American journalist (born 1955)

Craig S. Smith (born October 13, 1955, in Spokane, Washington) is an American journalist and former executive of The New York Times. Until January, 2000, he wrote for The Wall Street Journal, most notably covering the rise of the religious movement Falun Gong in China. He joined The New York Times as Shanghai bureau chief in 2000 and wrote extensively about the practice of harvesting organs from executed prisoners in China. In 2002 he moved to Paris. He has reported for the Times in more than forty countries, from Iraq to Israel to Kyrgyzstan. He has covered several conflicts, including the 2001 invasion of Afghanistan, the 2003 war in Iraq and the 2006 Israeli-Lebanese war. He also covered the 2005 unrest in the French banlieues. In 2008, he joined Hong Kong billionaire Richard Li Tzar Kai's financial news venture as executive editor and subsequently became senior vice president of Li's Pacific Century Group.

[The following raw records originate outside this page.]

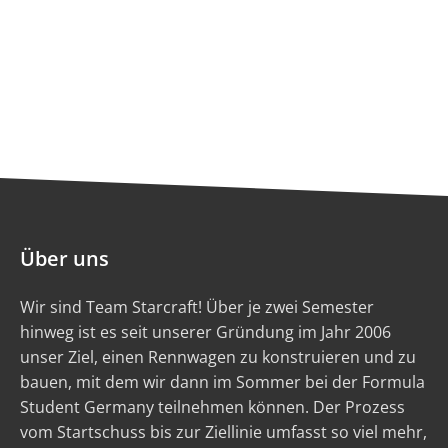
Über uns
Wir sind Team Starcraft! Über je zwei Semester
hinweg ist es seit unserer Gründung im Jahr 2006
unser Ziel, einen Rennwagen zu konstruieren und zu
bauen, mit dem wir dann im Sommer bei der Formula
Student Germany teilnehmen können. Der Prozess
vom Startschuss bis zur Ziellinie umfasst so viel mehr,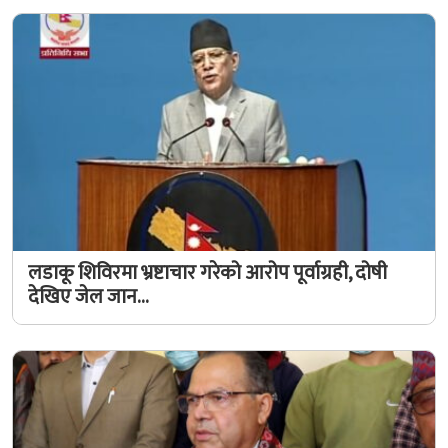
लडाकू शिविरमा भ्रष्टाचार गरेको आरोप पूर्वाग्रही, दोषी
देखिए जेल जान…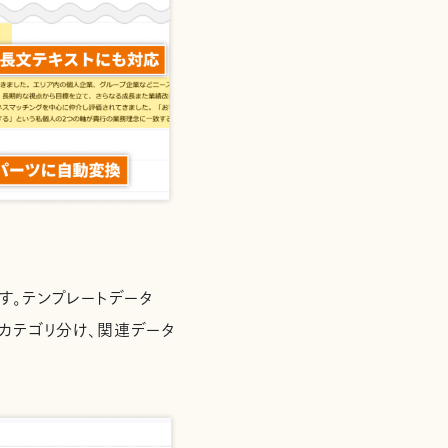
す。テンプレートデータ
カテゴリ分け、関連データ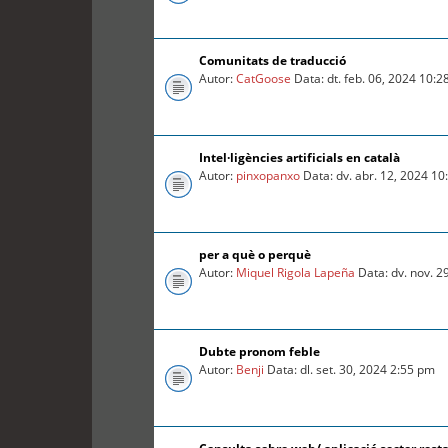
Comunitats de traducció
Autor:
CatGoose
Data: dt. feb. 06, 2024 10:
Intel·ligències artificials en català
Autor:
pinxopanxo
Data: dv. abr. 12, 2024 1
per a què o perquè
Autor:
Miquel Rigola Lapeña
Data: dv. nov. 2
Dubte pronom feble
Autor:
Benji
Data: dl. set. 30, 2024 2:55 pm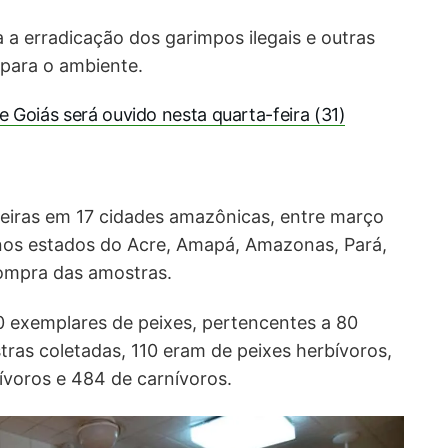
a erradicação dos garimpos ilegais e outras
 para o ambiente.
 Goiás será ouvido nesta quarta-feira (31)
feiras em 17 cidades amazônicas, entre março
nos estados do Acre, Amapá, Amazonas, Pará,
ompra das amostras.
10 exemplares de peixes, pertencentes a 80
tras coletadas, 110 eram de peixes herbívoros,
nívoros e 484 de carnívoros.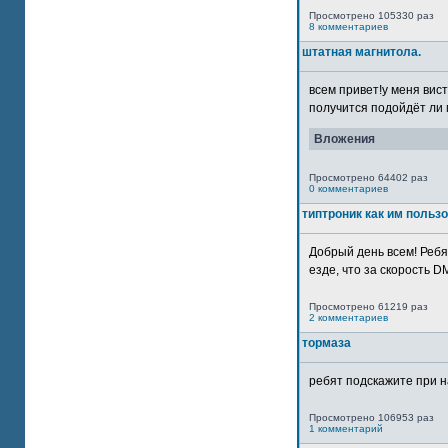
Просмотрено 105330 раз
8 комментариев
штатная магнитола.
всем привет!у меня вист
получится подойдёт ли м
Вложения
Просмотрено 64402 раз
0 комментариев
типтроник как им польз
Добрый день всем! Ребя
езде, что за скорость DM
Просмотрено 61219 раз
2 комментариев
тормаза
ребят подскажите при н
Просмотрено 106953 раз
1 комментарий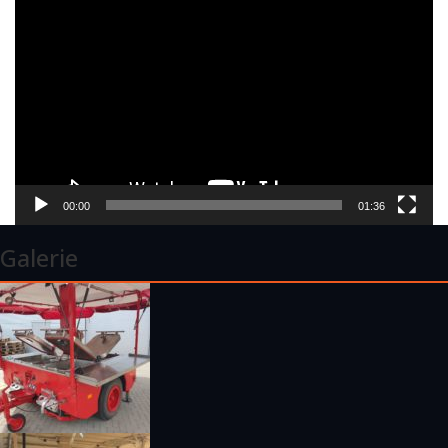
Video-
Player
00:00
01:36
Galerie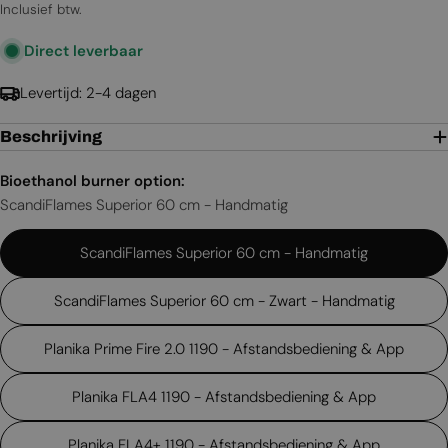
prijs
Inclusief btw.
Direct leverbaar
Levertijd: 2-4 dagen
Beschrijving
Bioethanol burner option:
ScandiFlames Superior 60 cm - Handmatig
ScandiFlames Superior 60 cm - Handmatig
ScandiFlames Superior 60 cm - Zwart - Handmatig
Planika Prime Fire 2.0 1190 - Afstandsbediening & App
Planika FLA4 1190 - Afstandsbediening & App
Planika FLA4+ 1190 - Afstandsbediening & App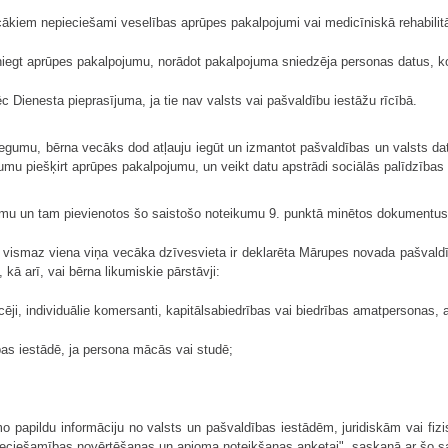
ecākiem nepieciešami veselības aprūpes pakalpojumi vai medicīniskā rehabilitā
iegt aprūpes pakalpojumu, norādot pakalpojuma sniedzēja personas datus, kon
ienesta pieprasījuma, ja tie nav valsts vai pašvaldību iestāžu rīcībā.
iegumu, bērna vecāks dod atļauju iegūt un izmantot pašvaldības un valsts d
kumu piešķirt aprūpes pakalpojumu, un veikt datu apstrādi sociālās palīdzīb
umu un tam pievienotos šo saistošo noteikumu 9. punktā minētos dokumentus
 vismaz viena viņa vecāka dzīvesvieta ir deklarēta Mārupes novada pašvaldības
ā arī, vai bērna likumiskie pārstāvji:
eicēji, individuālie komersanti, kapitālsabiedrības vai biedrības amatperson
ības iestādē, ja persona mācās vai studē;
o papildu informāciju no valsts un pašvaldības iestādēm, juridiskām vai f
eciešamības novērtēšanas un apjoma noteikšanas anketai", saskaņā ar šo s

He rejoined The New York Times in late 2011 as China managing director, founding and running the New York Times' first foreign language site, cn.nytimes.com. In late 2016 he returned to the U.S. as a writer at large for the Times, focused on Canadian stories. He retired from the Times in 2018 and now writes for the Times and other publications about artificial intelligence. He served as a special Government employee for the National Security Commission on Artificial Intelligence and is host of the podcast Eye on AI, which is rated number 2 among AI-related podcasts by Feedspot.

== Personal life ==
Smith received his undergraduate degree from Columbia University in 1979 with a joint major in English literature and a master's in Western philosophy. He also earned a master's degree from the Columbia University Graduate School of Journalism in 1987. His father was an assistant general counsel of IBM.

He is married to Anna Esaki, daughter of Nobel laureate Dr. Leo Esaki, and they have two sons, Sky, an actor, and True, a music executive.